I typically don’t pay attention to weather forecasts. I have no idea what a falling or rising barometer means, and I completely zone out when the local
weather bunny weather manperson talks about high pressure or low pressure troughs “sweeping in” to create some kind of front, whatever the Christ a “front’ is. I do, however, tend to listen when the talk is either of hurricanes or snowstorms, both of which tend to visit their seasonal charms on this state.
Sometime last night, the weather folks began to talk of us “maybe” getting a weekend snowstorm. I only half-paid attention, because the forecast was laced with “weatherspeak” — high-pressure this and low pressure that.
However, when I stepped outside the house this morning, I thought, ”It feels like snow.”
Those of you who don your snuggies when the temperature dips below sixty degrees probably don’t understand what “It feels like snow” means, but those of you who live in the parts of the country where it snows regularly know exactly what I mean, even if it is difficult to explain.
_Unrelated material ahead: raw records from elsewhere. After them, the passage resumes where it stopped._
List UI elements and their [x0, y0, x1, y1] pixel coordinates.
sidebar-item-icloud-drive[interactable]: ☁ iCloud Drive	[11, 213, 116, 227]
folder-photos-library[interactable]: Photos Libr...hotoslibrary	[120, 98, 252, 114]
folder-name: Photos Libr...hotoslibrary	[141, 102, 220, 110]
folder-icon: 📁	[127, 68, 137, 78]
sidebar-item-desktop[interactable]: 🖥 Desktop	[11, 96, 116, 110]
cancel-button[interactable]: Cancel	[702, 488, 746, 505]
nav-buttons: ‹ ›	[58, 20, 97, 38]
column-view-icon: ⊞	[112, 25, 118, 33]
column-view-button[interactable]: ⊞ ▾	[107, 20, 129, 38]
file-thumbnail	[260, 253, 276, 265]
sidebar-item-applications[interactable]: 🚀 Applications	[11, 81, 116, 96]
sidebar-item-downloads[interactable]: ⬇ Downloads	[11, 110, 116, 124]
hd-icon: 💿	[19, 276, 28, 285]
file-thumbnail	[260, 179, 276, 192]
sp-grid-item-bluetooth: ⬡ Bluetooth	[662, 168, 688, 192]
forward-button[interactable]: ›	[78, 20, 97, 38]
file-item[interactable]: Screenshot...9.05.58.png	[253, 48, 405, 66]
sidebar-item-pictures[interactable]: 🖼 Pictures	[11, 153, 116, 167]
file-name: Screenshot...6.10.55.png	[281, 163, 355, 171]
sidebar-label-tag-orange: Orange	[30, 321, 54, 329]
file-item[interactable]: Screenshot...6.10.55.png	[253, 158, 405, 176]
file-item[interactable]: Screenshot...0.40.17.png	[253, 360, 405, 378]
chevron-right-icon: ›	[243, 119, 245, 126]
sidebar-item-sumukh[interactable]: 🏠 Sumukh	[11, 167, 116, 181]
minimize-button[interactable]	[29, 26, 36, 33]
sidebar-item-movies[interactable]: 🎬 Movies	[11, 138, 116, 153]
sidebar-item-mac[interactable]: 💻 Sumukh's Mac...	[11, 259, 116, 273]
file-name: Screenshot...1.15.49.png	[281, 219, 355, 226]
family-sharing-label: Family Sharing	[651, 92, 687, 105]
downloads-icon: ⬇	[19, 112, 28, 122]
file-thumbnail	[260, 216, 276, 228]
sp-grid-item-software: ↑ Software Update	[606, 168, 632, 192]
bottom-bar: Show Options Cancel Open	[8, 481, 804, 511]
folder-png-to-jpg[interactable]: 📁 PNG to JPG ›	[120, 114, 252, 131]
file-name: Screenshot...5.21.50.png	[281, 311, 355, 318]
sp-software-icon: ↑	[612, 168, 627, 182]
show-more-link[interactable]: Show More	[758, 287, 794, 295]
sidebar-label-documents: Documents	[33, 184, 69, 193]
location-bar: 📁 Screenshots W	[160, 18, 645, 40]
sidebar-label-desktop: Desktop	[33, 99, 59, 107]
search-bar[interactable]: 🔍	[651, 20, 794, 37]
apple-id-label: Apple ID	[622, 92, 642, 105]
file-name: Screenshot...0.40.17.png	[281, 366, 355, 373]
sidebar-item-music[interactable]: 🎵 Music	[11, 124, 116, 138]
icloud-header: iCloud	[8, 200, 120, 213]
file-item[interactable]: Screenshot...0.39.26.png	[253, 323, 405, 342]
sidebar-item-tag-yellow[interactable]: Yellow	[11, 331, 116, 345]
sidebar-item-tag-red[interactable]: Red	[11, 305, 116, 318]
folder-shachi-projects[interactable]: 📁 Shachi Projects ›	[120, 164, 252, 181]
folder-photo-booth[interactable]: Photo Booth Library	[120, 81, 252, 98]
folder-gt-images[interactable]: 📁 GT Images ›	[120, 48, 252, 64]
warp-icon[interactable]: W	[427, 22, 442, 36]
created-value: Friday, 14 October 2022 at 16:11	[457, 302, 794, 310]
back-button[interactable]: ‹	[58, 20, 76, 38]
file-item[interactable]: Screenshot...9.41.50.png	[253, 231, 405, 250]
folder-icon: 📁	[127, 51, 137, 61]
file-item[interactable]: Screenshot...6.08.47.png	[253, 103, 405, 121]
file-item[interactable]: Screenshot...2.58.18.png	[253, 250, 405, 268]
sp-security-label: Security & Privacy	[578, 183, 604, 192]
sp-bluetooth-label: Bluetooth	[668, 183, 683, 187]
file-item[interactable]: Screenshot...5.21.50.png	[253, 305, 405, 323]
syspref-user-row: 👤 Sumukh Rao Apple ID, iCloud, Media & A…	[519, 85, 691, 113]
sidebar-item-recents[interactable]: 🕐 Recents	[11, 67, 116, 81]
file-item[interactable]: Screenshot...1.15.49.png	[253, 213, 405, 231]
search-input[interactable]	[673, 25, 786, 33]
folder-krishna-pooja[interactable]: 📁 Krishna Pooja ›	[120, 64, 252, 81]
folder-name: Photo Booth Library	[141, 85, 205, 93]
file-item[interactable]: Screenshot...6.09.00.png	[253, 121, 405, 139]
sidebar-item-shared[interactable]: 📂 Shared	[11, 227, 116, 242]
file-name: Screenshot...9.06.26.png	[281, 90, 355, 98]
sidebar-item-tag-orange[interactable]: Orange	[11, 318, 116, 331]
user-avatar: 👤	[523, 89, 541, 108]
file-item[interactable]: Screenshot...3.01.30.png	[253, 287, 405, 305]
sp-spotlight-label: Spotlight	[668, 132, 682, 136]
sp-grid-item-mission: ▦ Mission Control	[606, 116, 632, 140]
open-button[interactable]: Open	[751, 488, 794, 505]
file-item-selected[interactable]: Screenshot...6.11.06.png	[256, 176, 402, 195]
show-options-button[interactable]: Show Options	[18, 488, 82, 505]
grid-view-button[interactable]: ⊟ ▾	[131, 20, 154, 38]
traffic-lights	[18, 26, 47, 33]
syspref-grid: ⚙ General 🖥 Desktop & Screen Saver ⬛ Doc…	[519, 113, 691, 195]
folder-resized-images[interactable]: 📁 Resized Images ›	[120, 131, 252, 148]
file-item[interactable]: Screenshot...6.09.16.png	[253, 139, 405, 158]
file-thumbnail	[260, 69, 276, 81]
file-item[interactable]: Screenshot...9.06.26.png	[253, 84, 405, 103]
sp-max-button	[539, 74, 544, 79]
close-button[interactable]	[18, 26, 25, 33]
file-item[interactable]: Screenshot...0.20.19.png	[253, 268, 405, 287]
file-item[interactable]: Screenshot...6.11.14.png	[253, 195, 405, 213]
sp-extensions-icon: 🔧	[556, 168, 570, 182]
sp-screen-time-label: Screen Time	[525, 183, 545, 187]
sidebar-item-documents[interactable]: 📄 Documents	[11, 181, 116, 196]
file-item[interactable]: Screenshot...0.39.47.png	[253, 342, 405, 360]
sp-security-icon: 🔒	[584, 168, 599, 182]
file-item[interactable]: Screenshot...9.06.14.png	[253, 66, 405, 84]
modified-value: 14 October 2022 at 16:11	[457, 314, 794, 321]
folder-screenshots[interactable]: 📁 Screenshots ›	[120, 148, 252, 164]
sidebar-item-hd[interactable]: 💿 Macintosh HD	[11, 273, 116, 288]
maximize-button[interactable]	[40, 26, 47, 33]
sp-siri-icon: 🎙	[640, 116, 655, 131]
I suppose “feeling like snow” is a constellation of our perceptions of the temperature, the color of the sky, and the amount of moisture in the air. Hell, maybe, in the course of a lifetime, we have unconsciously developed a sense of barometric pressure (without knowing diddelysquat about barometric pressure) that tells us when snow is on the way.
All I know is that all day it “felt like snow,” and that by the time I arrived home tonight, the weather folks ceased saying that it “might” snow and have begun saying, without equivocation, that we will be clobbered tomorrow with snow and blizzard-level winds.
I could have told them that this morning.
P.S. I hope that tomorrow it doesn’t snow and that you will have the satisfaction of telling me that I am full of caca, but I doubt you’ll get the chance. Hell, it even smells like snow.